=== Input records ===

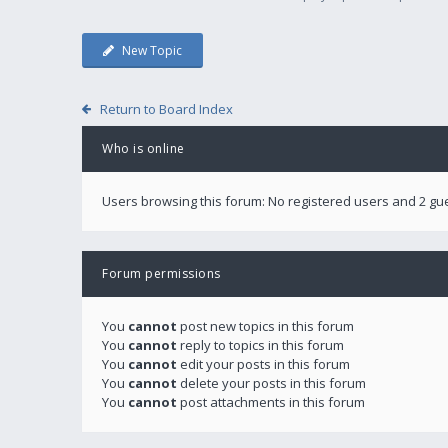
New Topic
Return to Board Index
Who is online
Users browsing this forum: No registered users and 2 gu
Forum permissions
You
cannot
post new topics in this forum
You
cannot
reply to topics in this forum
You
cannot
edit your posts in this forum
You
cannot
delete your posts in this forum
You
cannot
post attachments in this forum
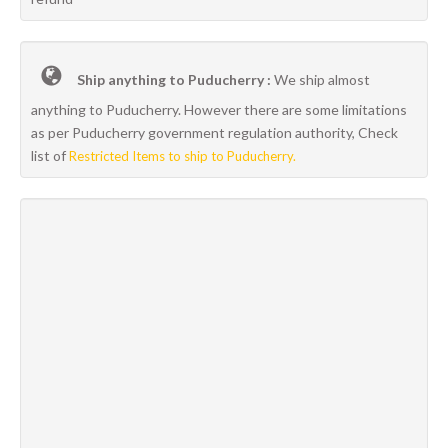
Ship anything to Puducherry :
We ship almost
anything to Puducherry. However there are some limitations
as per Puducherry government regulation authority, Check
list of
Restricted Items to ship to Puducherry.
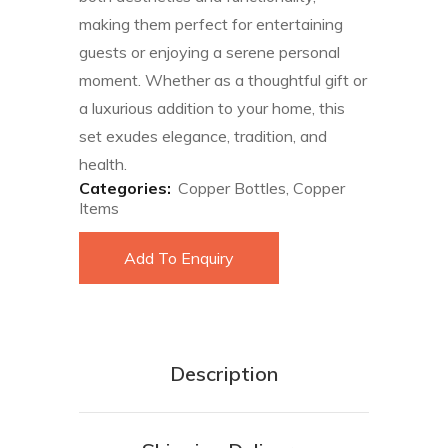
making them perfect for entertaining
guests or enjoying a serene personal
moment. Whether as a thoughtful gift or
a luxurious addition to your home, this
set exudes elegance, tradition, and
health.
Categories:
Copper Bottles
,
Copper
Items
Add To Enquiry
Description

===

## [What you should do]
Print each line above exactly as it appears, excluding all images.

## [Solution for this problem]
New Topic
Return to Board Index
Who is online
Users browsing this forum: No registered users and 2 gu
Forum permissions
You
cannot
post new topics in this forum
You
cannot
reply to topics in this forum
You
cannot
edit your posts in this forum
You
cannot
delete your posts in this forum
You
cannot
post attachments in this forum
Ship anything to Puducherry :
We ship almost
anything to Puducherry. However there are some limitations
as per Puducherry government regulation authority, Check
list of
Restricted Items to ship to Puducherry.
making them perfect for entertaining
guests or enjoying a serene personal
moment. Whether as a thoughtful gift or
a luxurious addition to your home, this
set exudes elegance, tradition, and
health.
Categories:
Copper Bottles
,
Copper
Items
Add To Enquiry
Description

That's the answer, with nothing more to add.